BEGIN SOURCE MATERIAL
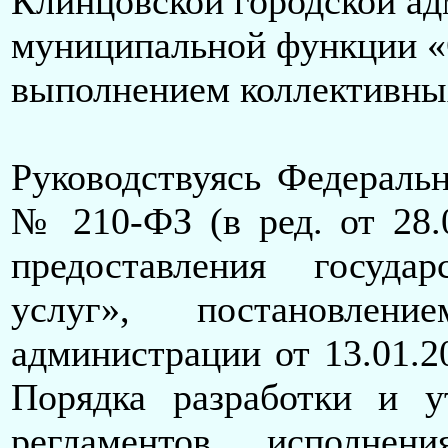
Клинцовской городской а
муниципальной функции «
выполнением коллективны
Руководствуясь Федеральн
№ 210-ФЗ (в ред. от 28.
предоставления госуд
услуг», постановлени
администрации от 13.01.
Порядка разработки и у
регламентов исполнен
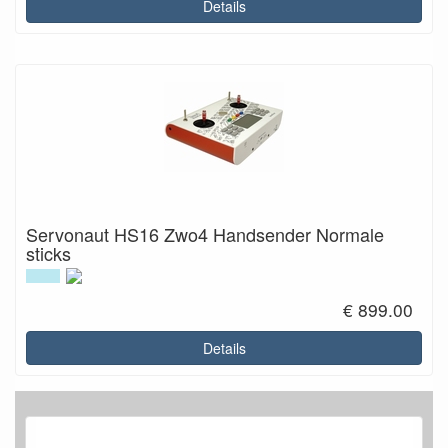
Details
Servonaut HS16 Zwo4 Handsender Normale
sticks
€ 899.00
Details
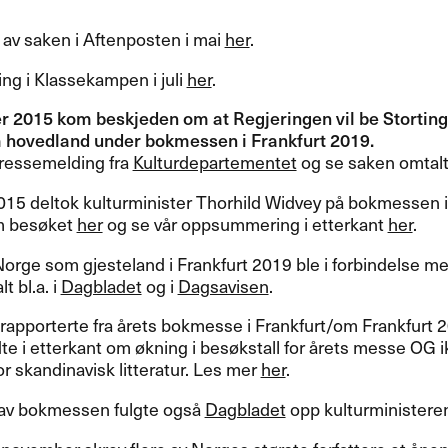
av saken i Aftenposten i mai
her
.
ng i Klassekampen i juli
her
.
r 2015 kom beskjeden om at Regjeringen vil be Stortinge
hovedland under bokmessen i Frankfurt 2019.
pressemelding fra
Kulturdepartementet
og se saken omtalt
015 deltok kulturminister Thorhild Widvey på bokmessen i 
m besøket
her
og se vår oppsummering i etterkant
her
.
Norge som gjesteland i Frankfurt 2019 ble i forbindelse m
t bl.a. i
Dagbladet
og i
Dagsavisen
.
rapporterte fra årets bokmesse i Frankfurt/om Frankfurt 
e i etterkant om økning i besøkstall for årets messe OG i
or skandinavisk litteratur. Les mer
her
.
t av bokmessen fulgte også
Dagbladet
opp kulturministeren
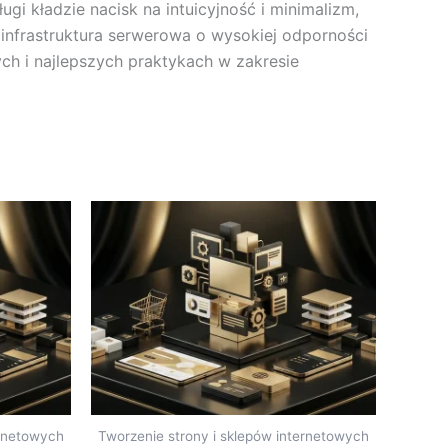
gi kładzie nacisk na intuicyjność i minimalizm,
 infrastruktura serwerowa o wysokiej odporności
ch i najlepszych praktykach w zakresie
ernetowych
Tworzenie strony i sklepów internetowych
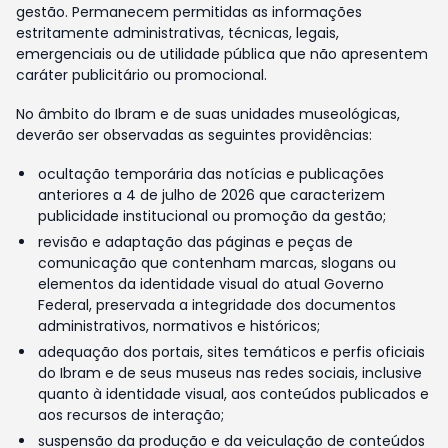
gestão. Permanecem permitidas as informações
estritamente administrativas, técnicas, legais,
emergenciais ou de utilidade pública que não apresentem
caráter publicitário ou promocional.
No âmbito do Ibram e de suas unidades museológicas,
deverão ser observadas as seguintes providências:
ocultação temporária das notícias e publicações
anteriores a 4 de julho de 2026 que caracterizem
publicidade institucional ou promoção da gestão;
revisão e adaptação das páginas e peças de
comunicação que contenham marcas, slogans ou
elementos da identidade visual do atual Governo
Federal, preservada a integridade dos documentos
administrativos, normativos e históricos;
adequação dos portais, sites temáticos e perfis oficiais
do Ibram e de seus museus nas redes sociais, inclusive
quanto à identidade visual, aos conteúdos publicados e
aos recursos de interação;
suspensão da produção e da veiculação de conteúdos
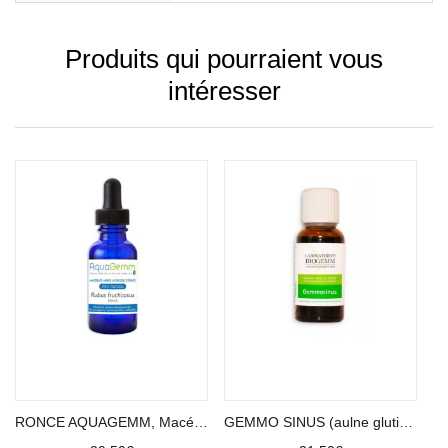
Produits qui pourraient vous
intéresser
Ajouter au panier
Ajouter au panier
RONCE AQUAGEMM, Macérât
GEMMO SINUS (aulne glutineux, charme)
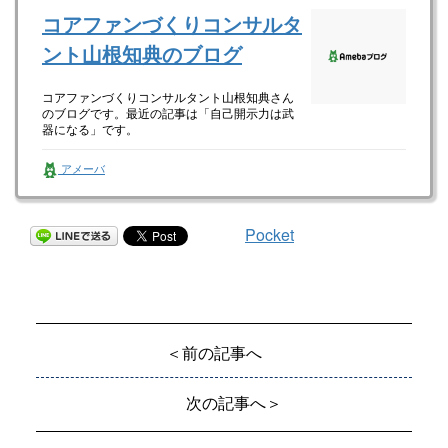
コアファンづくりコンサルタ
ント山根知典のブログ
コアファンづくりコンサルタント山根知典さん
のブログです。最近の記事は「自己開示力は武
器になる」です。
アメーバ
Pocket
＜前の記事へ
次の記事へ＞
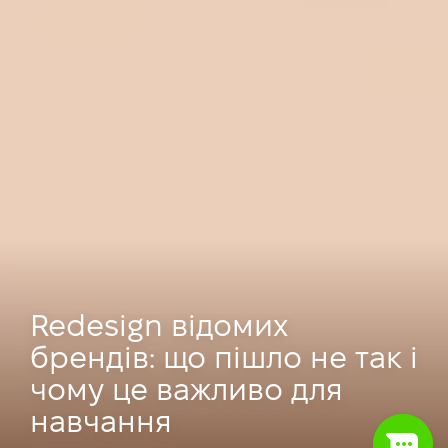
Redesign відомих
брендів: що пішло не так і
чому це важливо для
навчання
END SOURCE MATERIAL
### WHAT THIS TASK INVOLVES
Copy out the range of lines above starting at the line with "No âmbito do" and ending at the line with "Federal, preservada a", exactly and including both.

### ANSWER SPACE
No âmbito do Ibram e de suas unidades museológicas,
deverão ser observadas as seguintes providências:
ocultação temporária das notícias e publicações
anteriores a 4 de julho de 2026 que caracterizem
publicidade institucional ou promoção da gestão;
revisão e adaptação das páginas e peças de
comunicação que contenham marcas, slogans ou
elementos da identidade visual do atual Governo
Federal, preservada a integridade dos documentos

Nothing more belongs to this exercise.